Pelo mesmo critério, deve-se dar prioridade às ações que possam tranquilizar o mercado e contribuir para normalizar a vida financeira. É o caso de reformas como as do Banco Central (BC) e da Previdência. As declarações de Palocci ajudam a pôr em perspectiva todo o discurso do governo brasileiro sobre metas fiscais e sobre sua agenda legislativa. O risco país, medido por instituições financeiras internacionais, encarece os empréstimos e dificulta o acesso do governo e das empresas brasileiras ao mercado de capitais. Segundo o ministro, todo esforço deve ser concentrado em mudar para melhorar, com urgência, as expectativas do mercado em relação ao governo e à economia nacional.
Foi o que ele tentou fazer em Davos, nos últimos dias, em contatos com economistas, empresários e representantes de instituições oficiais. Palocci comentou a questão do risco Brasil no domingo pela manhã, depois de uma reunião com a número dois do Fundo Monetário Internacional (FMI), Anne Krueger, para uma conversa a respeito do Brasil e do cenário global escurecido pelo risco de guerra. Participaram do encontro o assessor do ministro para assuntos internacionais, Otaviano Canuto, e o presidente do BC, Henrique Meirelles. A reunião foi no Hospital de Davos, no quarto em que Meirelles havia sido internado no dia anterior, depois da operação no tornozelo quebrado numa queda.

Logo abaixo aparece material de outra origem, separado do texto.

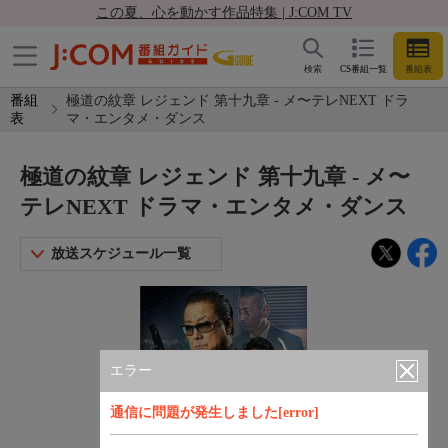
この夏、心を動かす作品特集 | J:COM TV
検索
CS番組一覧
番組表
番組
極道の紋章 レジェンド 第十九章 - メ〜テレNEXT ドラ
表
マ・エンタメ・ダンス
極道の紋章 レジェンド 第十九章 - メ〜
テレNEXT ドラマ・エンタメ・ダンス
放送スケジュール一覧
エラー
通信に問題が発生しました[error]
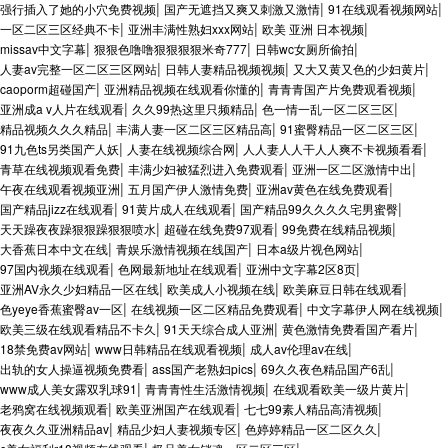
|
|
|
强行插入了她的小穴免费视频
国产无遮挡又爽又刺激又激情
91在线观看视频网站
|
|
|
一区二区三区经典不卡
亚洲丰满性熟妇xxx网站
欧美 亚洲 日本视频
|
|
|
missav中文字幕
狠狠色噜噜狠狠狠狠米奇777
日韩wc女厕所偷拍
|
|
|
人妻av完整一区二区三区网站
日韩人妻精品视频视频
又大又黄又色的少妇黄片
|
|
|
caoporm超碰国产
亚洲精品视频在线观看你懂的
青青青国产片免费观看视频
|
|
|
亚洲成a v人片在线观看
久久99热这里只频精品
色一情一乱一区二区三区
|
|
|
精品视频久久久精品
丰满人妻一区二区三区精品高
91蜜臀精品一区二区三区
|
|
|
91九色ts另类国产人妖
人妻在线视频综合网
人人妻人人干人人爽不卡视频看看
|
|
|
青草在线视频观看免费
丰满少妇被猛烈进入免费观看
亚洲一区二区激情中出
|
|
|
午夜在线观看视频亚洲
五月国产伊人激情免费
亚洲av黄色在线免费观看
|
|
|
国产精品jizz在线观看
91黄片成人在线观看
国产精品99久久久久宅男蜜臀
|
|
|
天天躁夜夜躁狠狠躁狠狠喷水
超碰在线免费97观看
99免费在线精品视频
|
|
|
大香蕉日本中文在线
青娱乐激情视频在线国产
日本a级片视色网站
|
|
|
97国内视频在线观看
色网最新地址在线观看
亚洲中文字幕2区8页
|
|
|
亚洲AV永久少妇精品一区在线
欧美成人小视频在线
欧美麻豆日韩在线观看
|
|
|
色yeye香蕉蜜臀av一区
在线视频一区二区精品免费观看
中文字幕伊人网在线视频
|
|
|
欧美三级在线观看精品不卡久
91天天综合成人亚洲
黄色激情免费看国产看片
|
|
|
18禁免费av网站
www日韩精品在线观看视频
成人av伦理av在线
|
|
|
出轨的女人操逼视频免费看
ass国产老熟妇pics
69久久夜色精品国产6乱
|
|
|
www成人美女露双乳球91
青青青性生活激情视频
在线观看欧美一级片黄片
|
|
|
老鸦窝在线视频观看
欧美亚洲国产在线观看
七七99素人精品高清视频
|
|
|
夜夜久久亚洲精品av
精品少妇人妻视频专区
色婷婷精品一区二区久久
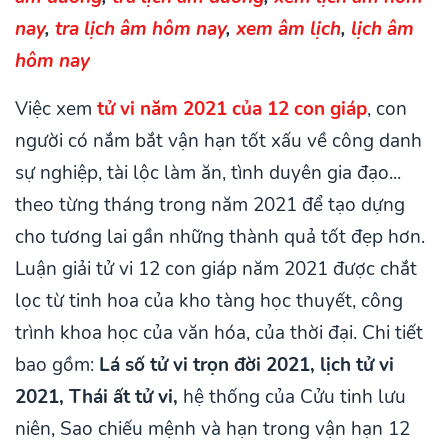
nay
,
tra lịch âm hôm nay
,
xem âm lịch
,
lịch âm
hôm nay
Việc xem
tử vi năm 2021 của 12 con giáp
, con
người có nắm bắt vận hạn tốt xấu về công danh
sự nghiệp, tài lộc làm ăn, tình duyên gia đạo...
theo từng tháng trong năm 2021 để tạo dựng
cho tương lai gần những thành quả tốt đẹp hơn.
Luận giải tử vi 12 con giáp năm 2021 được chắt
lọc từ tinh hoa của kho tàng học thuyết, công
trình khoa học của văn hóa, của thời đại. Chi tiết
bao gồm:
Lá số tử vi trọn đời 2021, lịch tử vi
2021, Thái ất tử vi,
hệ thống của Cửu tinh lưu
niên, Sao chiếu mệnh và hạn trong vận hạn 12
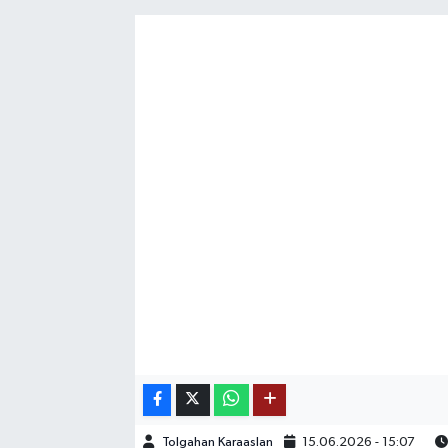
SAĞLIK
EĞİTİM
BÖLGE
KEŞFET
POPÜLER
DÜNYA
TREND
MEDYA
OTOMOTİV
Tolgahan Karaaslan
15.06.2026 - 15:07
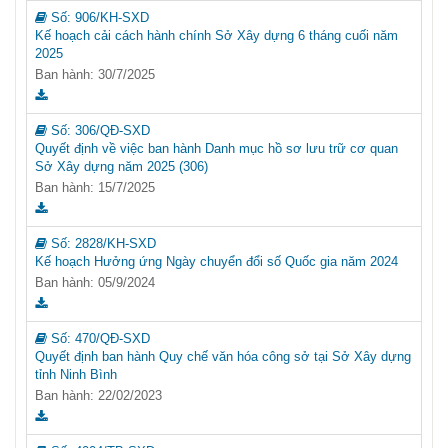
Số:
906/KH-SXD
Kế hoạch cải cách hành chính Sở Xây dựng 6 tháng cuối năm
2025
Ban hành: 30/7/2025
Số:
306/QĐ-SXD
Quyết định về việc ban hành Danh mục hồ sơ lưu trữ cơ quan
Sở Xây dựng năm 2025 (306)
Ban hành: 15/7/2025
Số:
2828/KH-SXD
Kế hoạch Hưởng ứng Ngày chuyển đổi số Quốc gia năm 2024
Ban hành: 05/9/2024
Số:
470/QĐ-SXD
Quyết định ban hành Quy chế văn hóa công sở tại Sở Xây dựng
tỉnh Ninh Bình
Ban hành: 22/02/2023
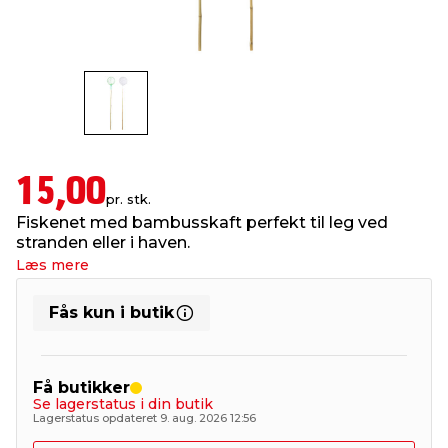
indretning
er & sikkerhed
 fittings
dsbelysning
eklædning
& udendørs spa
r & stilladser
e
behandling
ne, data & TV
& fritid
debeklædning
ing
asser & standere
rier
 sko
15,00
pr. stk.
Fiskenet med bambusskaft perfekt til leg ved
antning
ri & syltning
stranden eller i haven.
Læs mere
dyr & ukrudt
Fås kun i butik
Få butikker
Se lagerstatus i din butik
Lagerstatus opdateret 9. aug. 2026 12:56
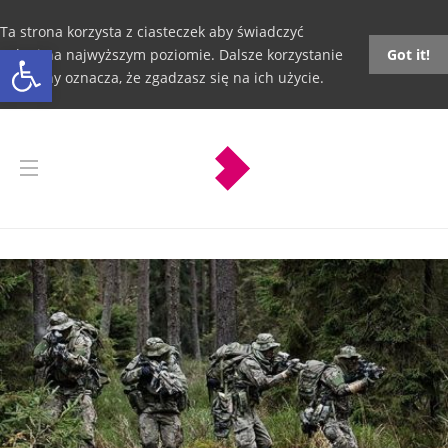
Ta strona korzysta z ciasteczek aby świadczyć
Otwórz pasek narzędzi
usługi na najwyższym poziomie. Dalsze korzystanie
Got it!
ze strony oznacza, że zgadzasz się na ich użycie.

''Expliquei que queremos fazer um ajuste bem organizado e consistente, porque temos um forte compromisso social e acreditamos que o Brasil pode voltar a crescer, se fizermos isso'', contou Palocci depois do encontro. ''Ela disse que o Brasil está no caminho bom'', continuou o ministro, ''e mostrou conhecimento da situação brasileira.''
A próxima revisão do acordo está prevista para fevereiro e as discussões estão marcadas para começar na segunda semana do mês. Por enquanto, o superávit primário combinado com o FMI deve equivaler a 3,75% do Produto Interno Bruto (PIB). O resultado efetivo do ano passado foi melhor que isso e ficou em cerca de 4%. Pelo que a imprensa apurou no fim de semana, extra-oficialmente, o objetivo do governo é conseguir em 2003 um superávit maior que o de 2002.